2000    7,0           

 

2009    35,0 Milliarden Euro bzw. 30% der Gesamt Verschuldung  

 

Die Kassenkredite dienen heute oft nur zur Finanzierung fortlaufender Ausgaben. Sie werden damit zweckentfremdet. Warum ist das so? Die Kreditmarktschulden der Kommunen unterliegen der Genehmigungspflicht und das ist bei den Kassenkrediten nicht überall der Fall. Da sich die Kommunen hier einer Kontrolle entziehen können, wird die Flucht in die Kassenkredite nicht gestoppt, sondern sogar ausgeweitet. Die Länder, die aufgrund mangelnder finanzpolitischer Disziplin und getroffen von der sog. Finanz- und Bankenkrise, befinden sich selbst in desolaten finanziellen Nöten und lagern immer mehr Aufgaben auf die Gemeinden und Städten. Das tun sie um die Schuldenbremse, die ins Grundgesetz eingefügt wurde, künftig einhalten zu können. Viele Gemeinden sehen daher die Lösung in der Ausweitung der Kassenkredite und der Erhöhung allerlei Gebühren und Preise verschiedener Dienstleistungen.
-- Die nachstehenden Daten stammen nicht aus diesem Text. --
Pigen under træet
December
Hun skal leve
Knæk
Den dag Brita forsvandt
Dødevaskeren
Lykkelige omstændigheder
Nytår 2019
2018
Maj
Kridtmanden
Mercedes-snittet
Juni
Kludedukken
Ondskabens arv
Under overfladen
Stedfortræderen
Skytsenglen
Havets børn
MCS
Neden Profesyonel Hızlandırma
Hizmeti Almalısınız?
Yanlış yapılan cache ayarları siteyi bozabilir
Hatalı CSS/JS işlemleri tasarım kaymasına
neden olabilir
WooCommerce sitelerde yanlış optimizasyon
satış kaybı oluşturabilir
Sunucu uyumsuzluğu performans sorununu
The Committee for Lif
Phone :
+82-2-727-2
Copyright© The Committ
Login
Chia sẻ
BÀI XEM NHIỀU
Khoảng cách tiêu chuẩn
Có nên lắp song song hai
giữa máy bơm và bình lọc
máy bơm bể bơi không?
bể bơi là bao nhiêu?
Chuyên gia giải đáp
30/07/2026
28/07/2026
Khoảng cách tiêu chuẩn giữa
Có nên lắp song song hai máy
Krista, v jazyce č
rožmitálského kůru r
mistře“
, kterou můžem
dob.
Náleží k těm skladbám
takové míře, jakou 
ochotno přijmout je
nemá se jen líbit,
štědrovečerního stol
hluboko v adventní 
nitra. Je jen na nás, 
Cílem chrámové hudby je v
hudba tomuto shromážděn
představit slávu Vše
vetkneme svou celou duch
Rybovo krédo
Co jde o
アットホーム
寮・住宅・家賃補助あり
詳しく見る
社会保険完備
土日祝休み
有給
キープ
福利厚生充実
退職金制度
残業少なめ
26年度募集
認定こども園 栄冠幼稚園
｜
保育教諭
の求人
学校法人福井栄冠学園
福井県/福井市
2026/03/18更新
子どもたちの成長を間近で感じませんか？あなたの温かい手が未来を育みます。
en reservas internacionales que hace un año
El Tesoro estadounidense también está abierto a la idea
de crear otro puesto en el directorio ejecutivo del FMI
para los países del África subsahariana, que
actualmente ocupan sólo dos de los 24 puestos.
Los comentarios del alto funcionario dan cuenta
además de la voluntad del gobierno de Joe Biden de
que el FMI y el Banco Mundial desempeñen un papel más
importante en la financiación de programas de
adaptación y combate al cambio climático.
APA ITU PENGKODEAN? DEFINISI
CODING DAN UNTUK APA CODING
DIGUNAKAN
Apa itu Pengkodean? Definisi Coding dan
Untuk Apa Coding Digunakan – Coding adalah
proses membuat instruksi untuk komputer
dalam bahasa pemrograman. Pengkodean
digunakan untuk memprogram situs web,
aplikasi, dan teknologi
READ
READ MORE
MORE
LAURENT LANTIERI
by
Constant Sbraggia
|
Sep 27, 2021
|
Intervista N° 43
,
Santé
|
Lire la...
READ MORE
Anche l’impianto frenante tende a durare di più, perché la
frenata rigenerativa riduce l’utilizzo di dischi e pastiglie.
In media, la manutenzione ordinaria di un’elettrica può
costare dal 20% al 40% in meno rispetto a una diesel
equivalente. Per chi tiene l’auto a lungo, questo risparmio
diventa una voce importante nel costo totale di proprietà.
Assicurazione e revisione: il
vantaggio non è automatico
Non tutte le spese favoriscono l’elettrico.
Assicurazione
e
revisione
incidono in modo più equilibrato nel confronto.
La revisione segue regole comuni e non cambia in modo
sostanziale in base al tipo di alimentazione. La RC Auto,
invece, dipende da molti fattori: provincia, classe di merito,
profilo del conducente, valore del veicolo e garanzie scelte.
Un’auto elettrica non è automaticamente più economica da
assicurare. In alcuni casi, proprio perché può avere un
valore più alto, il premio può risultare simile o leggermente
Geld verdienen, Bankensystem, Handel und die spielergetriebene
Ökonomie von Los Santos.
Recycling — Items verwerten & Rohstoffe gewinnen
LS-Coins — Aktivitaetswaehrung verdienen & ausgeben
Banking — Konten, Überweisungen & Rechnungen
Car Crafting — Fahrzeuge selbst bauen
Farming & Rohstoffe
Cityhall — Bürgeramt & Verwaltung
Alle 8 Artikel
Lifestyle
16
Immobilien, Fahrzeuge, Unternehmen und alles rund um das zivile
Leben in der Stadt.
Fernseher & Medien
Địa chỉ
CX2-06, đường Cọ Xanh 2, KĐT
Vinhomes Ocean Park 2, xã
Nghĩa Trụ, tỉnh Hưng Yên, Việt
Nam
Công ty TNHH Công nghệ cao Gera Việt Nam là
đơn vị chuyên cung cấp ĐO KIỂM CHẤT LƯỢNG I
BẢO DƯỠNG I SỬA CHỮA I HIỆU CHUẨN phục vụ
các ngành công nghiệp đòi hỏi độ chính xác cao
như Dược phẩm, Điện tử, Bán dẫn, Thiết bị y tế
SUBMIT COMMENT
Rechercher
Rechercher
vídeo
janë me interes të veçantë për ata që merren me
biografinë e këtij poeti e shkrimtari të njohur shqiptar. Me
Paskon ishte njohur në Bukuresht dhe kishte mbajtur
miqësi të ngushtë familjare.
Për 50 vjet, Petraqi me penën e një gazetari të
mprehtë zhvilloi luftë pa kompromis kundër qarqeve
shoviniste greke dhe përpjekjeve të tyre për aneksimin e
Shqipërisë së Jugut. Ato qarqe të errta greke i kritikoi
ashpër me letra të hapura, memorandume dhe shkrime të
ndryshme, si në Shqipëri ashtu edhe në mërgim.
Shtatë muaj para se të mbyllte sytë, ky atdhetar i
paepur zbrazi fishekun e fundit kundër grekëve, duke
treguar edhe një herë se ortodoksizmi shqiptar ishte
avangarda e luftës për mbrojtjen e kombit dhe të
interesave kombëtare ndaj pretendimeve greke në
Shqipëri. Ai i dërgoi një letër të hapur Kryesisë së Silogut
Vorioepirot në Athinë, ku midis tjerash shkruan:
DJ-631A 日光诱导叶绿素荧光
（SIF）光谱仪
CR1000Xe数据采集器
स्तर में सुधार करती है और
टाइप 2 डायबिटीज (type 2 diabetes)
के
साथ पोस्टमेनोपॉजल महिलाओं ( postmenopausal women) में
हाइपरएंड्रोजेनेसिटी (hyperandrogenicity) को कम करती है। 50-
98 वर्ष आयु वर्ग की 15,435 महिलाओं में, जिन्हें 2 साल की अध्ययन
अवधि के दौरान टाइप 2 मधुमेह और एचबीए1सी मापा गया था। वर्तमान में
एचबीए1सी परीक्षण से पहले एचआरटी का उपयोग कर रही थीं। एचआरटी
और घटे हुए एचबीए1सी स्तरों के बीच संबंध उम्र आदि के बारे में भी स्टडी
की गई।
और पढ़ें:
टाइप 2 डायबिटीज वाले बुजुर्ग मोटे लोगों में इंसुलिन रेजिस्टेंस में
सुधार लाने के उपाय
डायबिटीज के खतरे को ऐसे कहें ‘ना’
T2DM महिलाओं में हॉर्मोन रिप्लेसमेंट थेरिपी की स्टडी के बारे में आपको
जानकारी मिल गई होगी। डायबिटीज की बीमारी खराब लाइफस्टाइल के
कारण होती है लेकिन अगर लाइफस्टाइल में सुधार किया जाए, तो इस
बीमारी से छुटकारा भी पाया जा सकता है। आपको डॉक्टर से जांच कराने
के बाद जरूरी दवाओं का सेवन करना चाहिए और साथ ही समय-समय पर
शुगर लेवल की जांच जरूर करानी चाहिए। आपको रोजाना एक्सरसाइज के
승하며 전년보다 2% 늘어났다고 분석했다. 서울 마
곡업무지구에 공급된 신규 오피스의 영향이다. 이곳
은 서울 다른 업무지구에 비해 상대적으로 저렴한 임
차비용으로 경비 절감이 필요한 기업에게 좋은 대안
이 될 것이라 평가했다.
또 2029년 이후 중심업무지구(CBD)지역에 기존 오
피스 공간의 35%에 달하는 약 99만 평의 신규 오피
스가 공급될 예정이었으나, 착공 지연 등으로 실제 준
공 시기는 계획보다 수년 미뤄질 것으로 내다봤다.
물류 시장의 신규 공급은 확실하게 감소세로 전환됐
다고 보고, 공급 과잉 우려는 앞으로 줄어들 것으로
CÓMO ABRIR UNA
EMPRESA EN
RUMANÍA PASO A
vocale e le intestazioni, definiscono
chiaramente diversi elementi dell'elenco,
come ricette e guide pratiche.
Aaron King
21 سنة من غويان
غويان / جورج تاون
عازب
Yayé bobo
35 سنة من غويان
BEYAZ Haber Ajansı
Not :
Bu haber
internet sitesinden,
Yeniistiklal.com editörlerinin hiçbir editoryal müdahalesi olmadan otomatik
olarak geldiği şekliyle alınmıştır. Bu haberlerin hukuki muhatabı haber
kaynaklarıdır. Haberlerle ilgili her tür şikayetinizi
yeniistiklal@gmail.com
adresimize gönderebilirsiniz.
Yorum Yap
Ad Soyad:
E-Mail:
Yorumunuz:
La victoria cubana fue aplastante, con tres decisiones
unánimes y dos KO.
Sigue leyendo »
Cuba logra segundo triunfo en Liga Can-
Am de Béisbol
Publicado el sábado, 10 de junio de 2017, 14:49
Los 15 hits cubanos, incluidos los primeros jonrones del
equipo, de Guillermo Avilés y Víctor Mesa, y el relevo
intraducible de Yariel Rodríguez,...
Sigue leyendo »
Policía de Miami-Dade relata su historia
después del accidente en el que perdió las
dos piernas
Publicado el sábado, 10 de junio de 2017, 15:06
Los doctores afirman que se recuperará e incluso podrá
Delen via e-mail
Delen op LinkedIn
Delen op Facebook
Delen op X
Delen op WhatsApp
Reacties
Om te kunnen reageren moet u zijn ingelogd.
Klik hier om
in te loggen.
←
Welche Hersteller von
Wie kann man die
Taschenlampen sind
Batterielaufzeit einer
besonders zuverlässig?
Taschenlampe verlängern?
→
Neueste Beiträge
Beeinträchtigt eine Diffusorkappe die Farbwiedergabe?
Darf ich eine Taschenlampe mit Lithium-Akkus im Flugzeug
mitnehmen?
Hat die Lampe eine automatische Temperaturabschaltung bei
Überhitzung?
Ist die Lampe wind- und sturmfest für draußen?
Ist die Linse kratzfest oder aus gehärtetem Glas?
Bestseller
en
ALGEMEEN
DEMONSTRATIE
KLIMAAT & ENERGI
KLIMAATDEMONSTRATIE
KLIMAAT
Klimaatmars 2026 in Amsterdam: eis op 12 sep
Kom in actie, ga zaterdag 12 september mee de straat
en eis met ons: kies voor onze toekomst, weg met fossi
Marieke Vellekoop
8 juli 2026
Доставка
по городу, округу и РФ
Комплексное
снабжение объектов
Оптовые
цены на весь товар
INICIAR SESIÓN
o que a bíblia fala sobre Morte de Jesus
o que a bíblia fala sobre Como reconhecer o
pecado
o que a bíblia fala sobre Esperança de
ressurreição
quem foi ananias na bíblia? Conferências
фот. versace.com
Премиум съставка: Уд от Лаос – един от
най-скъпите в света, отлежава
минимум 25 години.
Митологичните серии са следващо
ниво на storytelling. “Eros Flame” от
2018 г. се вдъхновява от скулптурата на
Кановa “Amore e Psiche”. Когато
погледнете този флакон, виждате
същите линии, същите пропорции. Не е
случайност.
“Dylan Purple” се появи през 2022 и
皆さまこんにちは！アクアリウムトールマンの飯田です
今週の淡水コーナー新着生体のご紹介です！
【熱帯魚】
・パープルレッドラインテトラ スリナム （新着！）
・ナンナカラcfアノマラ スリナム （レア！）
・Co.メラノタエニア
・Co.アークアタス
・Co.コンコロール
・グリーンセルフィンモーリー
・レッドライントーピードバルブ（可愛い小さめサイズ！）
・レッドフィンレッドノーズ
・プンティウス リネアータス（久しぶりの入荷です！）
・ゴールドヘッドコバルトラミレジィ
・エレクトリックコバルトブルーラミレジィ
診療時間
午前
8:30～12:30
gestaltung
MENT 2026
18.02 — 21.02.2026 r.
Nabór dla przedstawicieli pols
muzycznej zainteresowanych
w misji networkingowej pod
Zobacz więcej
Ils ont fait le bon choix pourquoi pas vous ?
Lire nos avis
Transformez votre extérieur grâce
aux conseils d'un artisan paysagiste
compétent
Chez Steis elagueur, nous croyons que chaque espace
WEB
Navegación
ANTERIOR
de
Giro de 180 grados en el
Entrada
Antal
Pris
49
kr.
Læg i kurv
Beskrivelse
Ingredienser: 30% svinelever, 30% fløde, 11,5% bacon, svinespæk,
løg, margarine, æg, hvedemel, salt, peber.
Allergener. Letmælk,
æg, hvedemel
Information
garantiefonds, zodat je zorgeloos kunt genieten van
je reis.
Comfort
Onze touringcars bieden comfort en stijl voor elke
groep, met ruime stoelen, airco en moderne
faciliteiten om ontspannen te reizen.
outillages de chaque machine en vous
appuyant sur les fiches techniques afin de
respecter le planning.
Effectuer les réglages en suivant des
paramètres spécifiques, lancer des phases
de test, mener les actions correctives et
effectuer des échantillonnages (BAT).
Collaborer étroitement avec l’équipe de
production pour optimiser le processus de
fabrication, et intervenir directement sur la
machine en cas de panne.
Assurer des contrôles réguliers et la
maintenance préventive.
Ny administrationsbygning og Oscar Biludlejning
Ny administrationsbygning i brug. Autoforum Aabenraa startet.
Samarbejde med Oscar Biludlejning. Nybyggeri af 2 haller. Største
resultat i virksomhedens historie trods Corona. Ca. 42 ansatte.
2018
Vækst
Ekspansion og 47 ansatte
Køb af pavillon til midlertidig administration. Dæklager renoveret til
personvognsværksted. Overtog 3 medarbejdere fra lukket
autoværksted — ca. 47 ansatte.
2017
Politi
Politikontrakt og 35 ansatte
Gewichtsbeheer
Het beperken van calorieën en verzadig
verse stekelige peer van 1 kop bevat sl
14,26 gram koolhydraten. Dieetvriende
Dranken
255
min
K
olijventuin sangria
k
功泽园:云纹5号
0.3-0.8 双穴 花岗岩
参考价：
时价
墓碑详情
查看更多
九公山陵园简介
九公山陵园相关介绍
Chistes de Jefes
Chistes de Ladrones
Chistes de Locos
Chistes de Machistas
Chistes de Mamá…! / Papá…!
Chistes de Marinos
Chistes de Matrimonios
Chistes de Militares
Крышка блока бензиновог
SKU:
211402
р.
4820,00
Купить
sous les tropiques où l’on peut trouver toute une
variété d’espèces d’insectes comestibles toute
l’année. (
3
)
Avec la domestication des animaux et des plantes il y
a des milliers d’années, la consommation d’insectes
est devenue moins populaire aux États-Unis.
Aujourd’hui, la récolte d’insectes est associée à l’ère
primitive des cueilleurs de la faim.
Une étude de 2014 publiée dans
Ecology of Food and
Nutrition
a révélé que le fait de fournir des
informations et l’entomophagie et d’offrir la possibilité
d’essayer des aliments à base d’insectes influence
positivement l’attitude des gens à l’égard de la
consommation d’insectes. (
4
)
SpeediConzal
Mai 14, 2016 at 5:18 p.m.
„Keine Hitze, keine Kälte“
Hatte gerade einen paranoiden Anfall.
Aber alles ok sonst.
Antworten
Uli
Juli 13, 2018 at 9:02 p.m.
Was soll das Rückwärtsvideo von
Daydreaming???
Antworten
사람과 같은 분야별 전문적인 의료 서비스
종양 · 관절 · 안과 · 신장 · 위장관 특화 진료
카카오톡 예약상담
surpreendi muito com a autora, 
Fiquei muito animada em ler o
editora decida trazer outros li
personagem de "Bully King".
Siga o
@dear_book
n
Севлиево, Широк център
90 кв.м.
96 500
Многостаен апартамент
Um die Flucht der Kommunen in Nebenschulden zu verhindern, muss die Kommunalaufsicht in den Ländern größere Eingriffs- und Sanktionsmöglichkeiten erhalten aber auch den Gemeinden ein Mitspracherecht bei der Aufgabenverteilung geben! Darüber hinaus ist das in der BRD herrschende finanzpolitische System generell zu hinterfragen.


Es sind die bis heute in Amt und Würden befindlichen Volksvertreter der etablierten Parteien, die uns das Dilemma der Verschuldung beschert haben! Mit diesem Wissen, sollte es den Wählern leicht fallen, sich bei der kommenden Landtagswahl in Schleswig-Holstein sich für die NPD zu entscheiden.